Backup, backup, and backup again

There are two types of computer users, those that have lost data and those that will. Yes, I know this is a profound statement, but computers are prone to fail (they are made by humans, who do, of course, make mistakes). I’m very religious about my backups as I have lost data in the past, not much data, but some. For years, I did weekly archives to CDs and then DVDs. These were good as I could go back in time and get old data, but it turns out I never did that. Last year I shredded years of old CDs and DVDs. My current strategy is to protect against hardware failure and software corrupting data. The first part is easy, just backup to an external drive every day. I do this and rotate between 3 drives; one is always offsite in my safe deposit box. I goto my safe deposit every Friday (the tellers know me I’m there so often). This is a great strategy and has served me well. I did have a hard drive failure several years back, but recovered quite easily (not quickly because my most recent backup that was a few hours old was sitting in the safe deposit box that I couldn’t get to for 2 days as I dropped it off on a Saturday). Every day I use SuperDuper! to backup and I’m very pleased with this. I’ve added Time Machine to my mix and that has also saved me. I believe you can never have too many backups. Oh and I forgot, my virtual private server gets an archive created daily and then once a day, it is synced down to my machine and then weekly copied to a drive going to my safe deposit box. So, I’m pretty well covered.

Why did I write all this? I got a panicked email from a user that used Carbon Copy Cloner to backup his drive, erased his computer and then installed Leopard. However, he apparently didn’t verify that this backup (his only one) worked. When he fired up DocumentWallet, all his documents that he had created over the last 8 months were gone and he wanted to know how to get them back. I’m not sure what the final result was, but I told the user where DocumentWallet stores his data and to search his hard drive; hopefully he’ll find his documents. At any given time, I have 4 backups of my data (1 Time Machine and 3 cloned drives with SuperDuper!). Could disaster strike me? Sure, if I delete a file and discover months later that I need it, I won’t have it. This has happened a few times, but it wasn’t critical. With all my source code under Subversion version control, I have another layer of protection that lets me roll back to older versions of my source.
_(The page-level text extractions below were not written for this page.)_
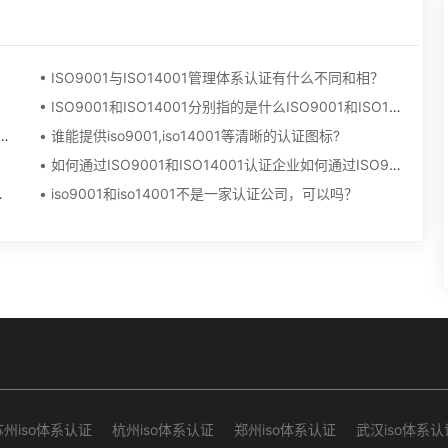
• ISO9001与ISO14001管理体系认证有什么不同和相？
• ISO9001和ISO14001分别指的是什么ISO9001和ISO14001分别指的是什么ISO9001和ISO14001分别指的是什么
质量管理体系认证的申请具体步骤，申请条件以及需要准备的资料？
• 谁能提供iso9001,iso14001等清晰的认证图标?
• 如何通过ISO9001和ISO14001认证企业如何通过ISO9001和ISO14001认证
代表的是什么意思？
• iso9001和iso14001不是一家认证公司，可以吗？
苏州iso体系认证
杭州iso体系认证
郑州iso体系认证
武汉iso体系认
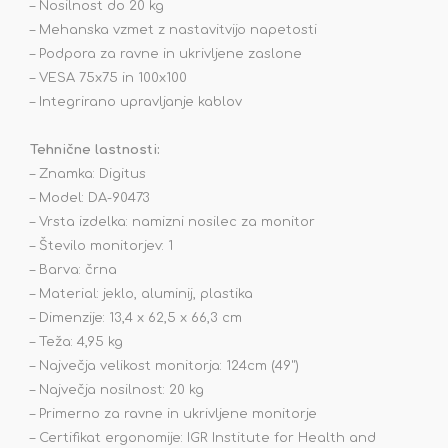
– Nosilnost do 20 kg
– Mehanska vzmet z nastavitvijo napetosti
– Podpora za ravne in ukrivljene zaslone
– VESA 75x75 in 100x100
– Integrirano upravljanje kablov
Tehnične lastnosti:
– Znamka: Digitus
– Model: DA-90473
– Vrsta izdelka: namizni nosilec za monitor
– Število monitorjev: 1
– Barva: črna
– Material: jeklo, aluminij, plastika
– Dimenzije: 13,4 x 62,5 x 66,3 cm
– Teža: 4,95 kg
– Največja velikost monitorja: 124cm (49")
– Največja nosilnost: 20 kg
– Primerno za ravne in ukrivljene monitorje
– Certifikat ergonomije: IGR Institute for Health and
So the moral of my story is make sure you have a backup strategy and always do backups. Either use an automated system or make sure you are extremely consistent about it. (Mine is semi-automated; I have a cron job that launches SuperDuper! everyday at 5 pm and then I shove in one of my drive.)
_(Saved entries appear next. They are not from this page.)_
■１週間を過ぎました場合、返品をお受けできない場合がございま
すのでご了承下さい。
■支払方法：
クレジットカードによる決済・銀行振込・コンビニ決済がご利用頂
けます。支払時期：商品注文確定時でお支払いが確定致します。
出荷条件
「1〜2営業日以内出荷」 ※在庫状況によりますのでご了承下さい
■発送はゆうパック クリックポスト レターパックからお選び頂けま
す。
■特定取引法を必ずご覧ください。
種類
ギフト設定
2 Replies to “Backup, backup, and backup again”

  1. I don’t backyp my whole main HDD as I have no need. The only real important stuff is my music library which is backed up every few weeks. A few months back I had my external fail while in the process of Dbaning (http://dban.sourceforge.net/) my main HDD. It was alreadyon pass 3 of 4 so recover was out of the question. Fortunately, my iPod was only synced hours ago and had everything but a few videos.

  2. You don’t think you have a need, but rebuilding a machine takes a significant amount of time. As I use my computer all day for work, a day or even a half day of downtime to rebuild a machine is quite costly.